One ofKishi’s prime attractions for the United States was his staunchly pro-Taiwan position. After the normalization of relations with the Soviet Union, rapprochement with the PRC emerged as the next piece of unfinished business in Japan’s public-policy discourse. Although public sentiment favored opening diplomatic relations with Beijing, Kishi visited Taiwan in June - the first Japanese prime minister to do so - and applauded Jiang’s unconcealed intent to reconquer the mainland. This diplomatic grandstanding earned him a severe rebuke from Beijing, but Jiang reciprocated Kishi’s support by endorsing the Japanese prime minister’s Southeast Asian economic development scheme, even when the Southeast Asians themselves were skeptical about the Japanese initiative. By the time Kishi visited the United States in July, top administration officials considered him not simply the "best bet, but the only bet," in Japan for the foreseeable future.385
This American trust carried a big payoff for Kishi. Washington heeded his call for renegotiating the 1951 US-Japan Security Treaty, which had been condemned by the Japanese as one-sided. The treaty’s unilateral features - the US right to intervene inside Japan to suppress internal disorder, the US freedom to deploy American forces inside and outside Japan without consulting Tokyo, and the absence of a specified end date to the treaty - showcased the inequality of the alliance and undercut Japan’s sovereignty. But perhaps the most unpopular feature of the treaty was that obligations were not mutual: while Japan was required to provide bases to the United States, there was no explicit guarantee by the United States to defend Japan. Leftist critics of the treaty argued that the arrangement only turned Japan into
A launching pad for American military operations, including nuclear attacks, against its Cold War enemies and made the nation vulnerable to reprisals.
Foreign Minister Shigemitsu first broached the modification of the treaty into a more mutual arrangement when he visited the United States in 1955. He was rebuffed by Dulles, who asked sarcastically whether Japan, shackled by Article IX of its constitution, could send troops overseas to defend the United States. But several years later, when Kishi asked for an adjustment of the treaty, the US government was much more receptive. Washington valued his staunch allegiance to US Cold War policies in Asia. Moreover, Japan’s diplomatic leverage was mounting now that relations with the Soviet Union had been reopened and Japan was a full-fledged member of the UN and GATT. Finally, the Joint Chiefs of Staff feared that the antibase sentiment cresting in Japan and leftist Diet members’ move to sponsor restrictive legislation would endanger the use of bases in the Japanese main islands and Okinawa.

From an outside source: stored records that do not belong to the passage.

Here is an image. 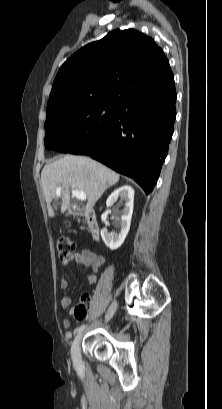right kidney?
<instances>
[{
  "mask_svg": "<svg viewBox=\"0 0 222 409\" xmlns=\"http://www.w3.org/2000/svg\"><path fill=\"white\" fill-rule=\"evenodd\" d=\"M120 198L121 201L125 202L124 208L120 211L121 218L118 220V226L120 227V232H109L106 228L101 230V237L107 247L111 250H116L119 248L130 229L131 218L133 213V203H134V190L131 186L124 185L116 189L108 197L106 201L107 207H111ZM109 211L104 212L101 215L103 222H106L107 215Z\"/></svg>",
  "mask_w": 222,
  "mask_h": 409,
  "instance_id": "ca27d5eb",
  "label": "right kidney"
}]
</instances>
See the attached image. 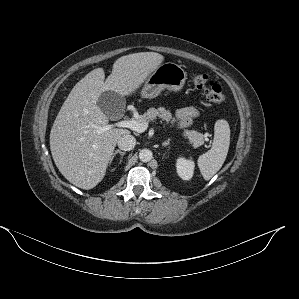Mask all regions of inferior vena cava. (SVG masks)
Masks as SVG:
<instances>
[{
	"instance_id": "602c4592",
	"label": "inferior vena cava",
	"mask_w": 299,
	"mask_h": 299,
	"mask_svg": "<svg viewBox=\"0 0 299 299\" xmlns=\"http://www.w3.org/2000/svg\"><path fill=\"white\" fill-rule=\"evenodd\" d=\"M118 147L123 151H130L135 147L136 139L131 134H124L117 141Z\"/></svg>"
}]
</instances>
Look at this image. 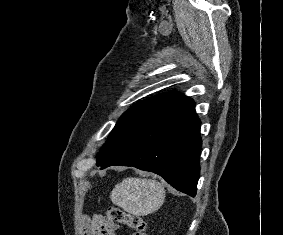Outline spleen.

The impediment to making the treaty more mutual was the Vandenberg Resolution, which authorized the United States to enter into mutual defense agreements only with countries capable of providing self-defense and contributing to the security of the United States. But Eisenhower decided to accept Ambassador MacArthur’s recommendation that the United States not wait for Japan to revise its pacifist constitution, and he concurred that Japan’s provision of bases to the United States to maintain peace and security in the Far East should be considered an acceptable equivalent. In order to retain the guaranteed use of bases in Japan, the United States made a calculated choice: not to demand the elimination of the war-renouncing provision of the Japanese constitution as a precondition of treaty revision.386
Signed in January 1960, the new security treaty included many of the changes desired by Japan as a sign of more equal partnership. It barred US military intervention inside Japan and eliminated prohibitions against providing bases to third countries without US approval. It also mandated consultation before American forces were deployed into or out ofJapan. Additionally, the treaty contained provisions for economic cooperation similar to those in the North Atlantic Treaty. It had a time limit of ten years and explicitly stated that the United States had an obligation to defend Japan. In a supplementary aide-memoire, specific restrictions were placed on how the bases could be used, and it was agreed that nuclear deployments to Japan also came under
The requirement for prior consultation. Okinawa, however, remained outside these updated security arrangements, allowing the garrisoned island to be fully mobilized in the service of the new American Cold War agenda in the vaguely defined "Far East" - Vietnam.